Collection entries
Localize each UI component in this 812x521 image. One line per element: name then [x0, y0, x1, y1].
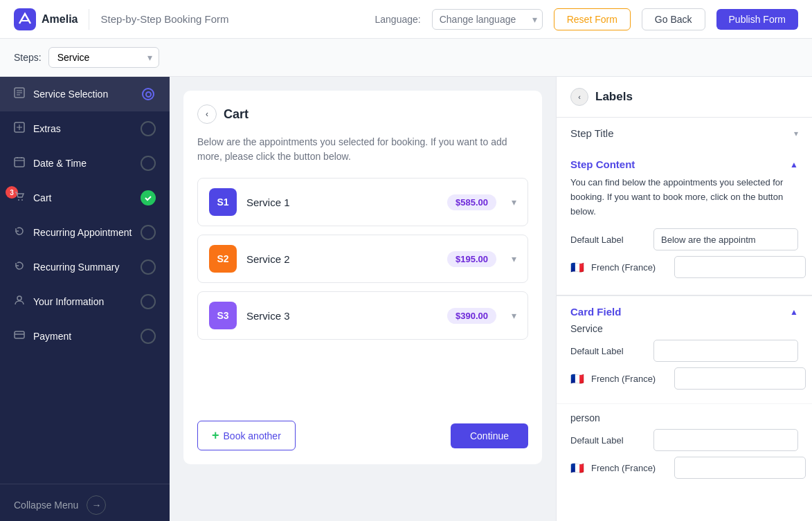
- person-default-text: Default Label: [570, 435, 647, 446]
- date-time-dot: [141, 156, 156, 171]
- sidebar-item-recurring-summary[interactable]: Recurring Summary: [0, 250, 170, 284]
- person-french-flag: 🇫🇷: [570, 461, 584, 475]
- sidebar-item-your-information[interactable]: Your Information: [0, 284, 170, 319]
- service-1-expand[interactable]: ▾: [512, 196, 516, 208]
- cart-panel: ‹ Cart Below are the appointments you se…: [183, 91, 542, 464]
- cart-dot: [141, 190, 156, 205]
- go-back-button[interactable]: Go Back: [642, 8, 705, 30]
- sidebar-item-date-time[interactable]: Date & Time: [0, 146, 170, 181]
- collapse-menu[interactable]: Collapse Menu →: [0, 484, 170, 521]
- service-french-row: 🇫🇷 French (France): [570, 367, 798, 390]
- service-selection-dot: [141, 86, 156, 102]
- service-french-flag: 🇫🇷: [570, 372, 584, 385]
- service-3-avatar: S3: [209, 302, 237, 329]
- book-another-label: Book another: [224, 430, 281, 441]
- step-title-label: Step Title: [570, 127, 614, 139]
- service-default-text: Default Label: [570, 346, 647, 356]
- person-french-input[interactable]: [674, 457, 806, 479]
- step-title-section[interactable]: Step Title ▾: [557, 118, 812, 149]
- sidebar-item-cart[interactable]: 3 Cart: [0, 181, 170, 215]
- sidebar-item-service-selection[interactable]: Service Selection: [0, 77, 170, 111]
- your-information-icon: [14, 295, 25, 309]
- book-another-button[interactable]: + Book another: [197, 421, 296, 450]
- date-time-icon: [14, 156, 25, 170]
- card-field-chevron: ▲: [790, 307, 798, 317]
- svg-point-13: [21, 199, 23, 201]
- language-label: Language:: [375, 14, 421, 25]
- default-label-text: Default Label: [570, 235, 647, 245]
- sidebar-item-extras[interactable]: Extras: [0, 111, 170, 146]
- cart-header: ‹ Cart: [197, 104, 528, 124]
- person-default-row: Default Label: [570, 429, 798, 451]
- service-selection-label: Service Selection: [33, 88, 132, 100]
- page-title: Step-by-Step Booking Form: [100, 13, 228, 25]
- step-content-section: Step Content ▲ You can find below the ap…: [557, 149, 812, 295]
- default-label-input[interactable]: [653, 228, 798, 250]
- cart-label: Cart: [33, 192, 132, 204]
- extras-icon: [14, 122, 25, 136]
- reset-form-button[interactable]: Reset Form: [554, 8, 631, 30]
- step-content-fields: Default Label 🇫🇷 French (France): [557, 228, 812, 295]
- steps-select-wrapper[interactable]: Service: [48, 47, 159, 68]
- person-sublabel: person: [570, 412, 798, 423]
- service-2-price: $195.00: [447, 251, 496, 267]
- continue-button[interactable]: Continue: [451, 423, 528, 448]
- labels-header: ‹ Labels: [557, 77, 812, 118]
- svg-rect-8: [15, 158, 24, 167]
- service-3-expand[interactable]: ▾: [512, 310, 516, 321]
- collapse-icon: →: [87, 495, 106, 515]
- steps-dropdown[interactable]: Service: [48, 47, 159, 68]
- svg-rect-0: [14, 8, 36, 30]
- step-content-header[interactable]: Step Content ▲: [557, 149, 812, 176]
- french-label-input[interactable]: [674, 256, 806, 278]
- service-2-expand[interactable]: ▾: [512, 253, 516, 264]
- recurring-summary-dot: [141, 259, 156, 275]
- header-divider: [89, 9, 89, 30]
- header: Amelia Step-by-Step Booking Form Languag…: [0, 0, 812, 39]
- service-2-name: Service 2: [246, 253, 437, 265]
- payment-dot: [141, 329, 156, 344]
- card-field-header[interactable]: Card Field ▲: [557, 295, 812, 323]
- recurring-summary-icon: [14, 260, 25, 274]
- service-french-input[interactable]: [674, 367, 806, 390]
- your-information-label: Your Information: [33, 295, 132, 308]
- payment-icon: [14, 329, 25, 343]
- service-card-2: S2 Service 2 $195.00 ▾: [197, 235, 528, 283]
- service-selection-icon: [14, 87, 25, 101]
- plus-icon: +: [212, 428, 219, 443]
- service-default-input[interactable]: [653, 340, 798, 362]
- service-french-text: French (France): [591, 374, 667, 384]
- sidebar-item-recurring-appointment[interactable]: Recurring Appointment: [0, 215, 170, 250]
- sidebar-item-payment[interactable]: Payment: [0, 319, 170, 354]
- french-label-text: French (France): [591, 262, 667, 273]
- service-1-name: Service 1: [246, 196, 437, 208]
- logo-icon: [14, 8, 36, 30]
- your-information-dot: [141, 294, 156, 309]
- step-content-chevron: ▲: [790, 160, 798, 170]
- logo-text: Amelia: [42, 13, 78, 26]
- language-dropdown[interactable]: Change language: [432, 9, 543, 30]
- service-sublabel: Service: [570, 323, 798, 334]
- language-selector[interactable]: Change language: [432, 9, 543, 30]
- labels-back-button[interactable]: ‹: [570, 88, 588, 106]
- person-default-input[interactable]: [653, 429, 798, 451]
- person-french-text: French (France): [591, 463, 667, 473]
- svg-rect-15: [15, 331, 24, 338]
- step-title-chevron: ▾: [794, 129, 798, 138]
- french-label-row: 🇫🇷 French (France): [570, 256, 798, 278]
- cart-back-button[interactable]: ‹: [197, 104, 217, 124]
- publish-form-button[interactable]: Publish Form: [716, 9, 798, 30]
- recurring-appointment-icon: [14, 226, 25, 239]
- svg-point-14: [17, 296, 21, 300]
- content-area: ‹ Cart Below are the appointments you se…: [170, 77, 556, 521]
- service-3-price: $390.00: [447, 308, 496, 324]
- steps-bar: Steps: Service: [0, 39, 812, 77]
- service-card-1: S1 Service 1 $585.00 ▾: [197, 178, 528, 226]
- payment-label: Payment: [33, 330, 132, 342]
- cart-footer: + Book another Continue: [197, 407, 528, 450]
- cart-subtitle: Below are the appointments you selected …: [197, 135, 528, 164]
- labels-title: Labels: [588, 90, 798, 104]
- card-field-label: Card Field: [570, 306, 621, 318]
- service-subsection: Service Default Label 🇫🇷 French (France): [557, 323, 812, 403]
- recurring-appointment-dot: [141, 225, 156, 240]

EXERCISE REQUIREMENTS: Please repeat each line above exactly as it appears, but omit the pictures.

SOLUTION TO THIS EXERCISE:
Localize each UI component in this 812x521 image. One line per element: name then [x0, y0, x1, y1].
- person-default-text: Default Label: [570, 435, 647, 446]
- date-time-dot: [141, 156, 156, 171]
- sidebar-item-recurring-summary[interactable]: Recurring Summary: [0, 250, 170, 284]
- person-french-flag: 🇫🇷: [570, 461, 584, 475]
- sidebar-item-your-information[interactable]: Your Information: [0, 284, 170, 319]
- service-1-expand[interactable]: ▾: [512, 196, 516, 208]
- cart-panel: ‹ Cart Below are the appointments you se…: [183, 91, 542, 464]
- cart-dot: [141, 190, 156, 205]
- go-back-button[interactable]: Go Back: [642, 8, 705, 30]
- sidebar-item-date-time[interactable]: Date & Time: [0, 146, 170, 181]
- collapse-menu[interactable]: Collapse Menu →: [0, 484, 170, 521]
- service-french-row: 🇫🇷 French (France): [570, 367, 798, 390]
- service-selection-dot: [141, 86, 156, 102]
- service-french-flag: 🇫🇷: [570, 372, 584, 385]
- service-3-avatar: S3: [209, 302, 237, 329]
- book-another-label: Book another: [224, 430, 281, 441]
- step-title-label: Step Title: [570, 127, 614, 139]
- service-default-text: Default Label: [570, 346, 647, 356]
- person-french-input[interactable]: [674, 457, 806, 479]
- step-title-section[interactable]: Step Title ▾: [557, 118, 812, 149]
- sidebar-item-cart[interactable]: 3 Cart: [0, 181, 170, 215]
- sidebar-item-service-selection[interactable]: Service Selection: [0, 77, 170, 111]
- your-information-icon: [14, 295, 25, 309]
- book-another-button[interactable]: + Book another: [197, 421, 296, 450]
- date-time-icon: [14, 156, 25, 170]
- card-field-chevron: ▲: [790, 307, 798, 317]
- svg-point-13: [21, 199, 23, 201]
- language-label: Language:: [375, 14, 421, 25]
- default-label-text: Default Label: [570, 235, 647, 245]
- sidebar-item-extras[interactable]: Extras: [0, 111, 170, 146]
- cart-header: ‹ Cart: [197, 104, 528, 124]
- person-default-row: Default Label: [570, 429, 798, 451]
- service-selection-label: Service Selection: [33, 88, 132, 100]
- page-title: Step-by-Step Booking Form: [100, 13, 228, 25]
- step-content-section: Step Content ▲ You can find below the ap…: [557, 149, 812, 295]
- default-label-input[interactable]: [653, 228, 798, 250]
- cart-label: Cart: [33, 192, 132, 204]
- extras-icon: [14, 122, 25, 136]
- reset-form-button[interactable]: Reset Form: [554, 8, 631, 30]
- step-content-fields: Default Label 🇫🇷 French (France): [557, 228, 812, 295]
- steps-select-wrapper[interactable]: Service: [48, 47, 159, 68]
- person-sublabel: person: [570, 412, 798, 423]
- service-2-price: $195.00: [447, 251, 496, 267]
- continue-button[interactable]: Continue: [451, 423, 528, 448]
- labels-header: ‹ Labels: [557, 77, 812, 118]
- svg-rect-8: [15, 158, 24, 167]
- service-3-expand[interactable]: ▾: [512, 310, 516, 321]
- collapse-icon: →: [87, 495, 106, 515]
- steps-dropdown[interactable]: Service: [48, 47, 159, 68]
- svg-rect-0: [14, 8, 36, 30]
- step-content-header[interactable]: Step Content ▲: [557, 149, 812, 176]
- french-label-input[interactable]: [674, 256, 806, 278]
- service-2-expand[interactable]: ▾: [512, 253, 516, 264]
- recurring-summary-dot: [141, 259, 156, 275]
- header-divider: [89, 9, 89, 30]
- header: Amelia Step-by-Step Booking Form Languag…: [0, 0, 812, 39]
- service-2-name: Service 2: [246, 253, 437, 265]
- payment-dot: [141, 329, 156, 344]
- card-field-header[interactable]: Card Field ▲: [557, 295, 812, 323]
- recurring-summary-icon: [14, 260, 25, 274]
- service-french-input[interactable]: [674, 367, 806, 390]
- your-information-label: Your Information: [33, 295, 132, 308]
- payment-icon: [14, 329, 25, 343]
- service-card-2: S2 Service 2 $195.00 ▾: [197, 235, 528, 283]
- service-selection-icon: [14, 87, 25, 101]
- plus-icon: +: [212, 428, 219, 443]
- service-default-input[interactable]: [653, 340, 798, 362]
- service-french-text: French (France): [591, 374, 667, 384]
- sidebar-item-recurring-appointment[interactable]: Recurring Appointment: [0, 215, 170, 250]
- sidebar-item-payment[interactable]: Payment: [0, 319, 170, 354]
- french-label-text: French (France): [591, 262, 667, 273]
- service-1-name: Service 1: [246, 196, 437, 208]
- logo-icon: [14, 8, 36, 30]
- your-information-dot: [141, 294, 156, 309]
- step-content-chevron: ▲: [790, 160, 798, 170]
- logo-text: Amelia: [42, 13, 78, 26]
- language-dropdown[interactable]: Change language: [432, 9, 543, 30]
- service-sublabel: Service: [570, 323, 798, 334]
- language-selector[interactable]: Change language: [432, 9, 543, 30]
- labels-back-button[interactable]: ‹: [570, 88, 588, 106]
- person-default-input[interactable]: [653, 429, 798, 451]
- person-french-text: French (France): [591, 463, 667, 473]
- svg-rect-15: [15, 331, 24, 338]
- step-title-chevron: ▾: [794, 129, 798, 138]
- french-label-row: 🇫🇷 French (France): [570, 256, 798, 278]
- cart-back-button[interactable]: ‹: [197, 104, 217, 124]
- publish-form-button[interactable]: Publish Form: [716, 9, 798, 30]
- recurring-appointment-icon: [14, 226, 25, 239]
- svg-point-14: [17, 296, 21, 300]
- content-area: ‹ Cart Below are the appointments you se…: [170, 77, 556, 521]
- service-3-price: $390.00: [447, 308, 496, 324]
- steps-bar: Steps: Service: [0, 39, 812, 77]
- service-card-1: S1 Service 1 $585.00 ▾: [197, 178, 528, 226]
- payment-label: Payment: [33, 330, 132, 342]
- cart-footer: + Book another Continue: [197, 407, 528, 450]
- cart-subtitle: Below are the appointments you selected …: [197, 135, 528, 164]
- labels-title: Labels: [588, 90, 798, 104]
- card-field-label: Card Field: [570, 306, 621, 318]
- service-subsection: Service Default Label 🇫🇷 French (France): [557, 323, 812, 403]
- recurring-appointment-dot: [141, 225, 156, 240]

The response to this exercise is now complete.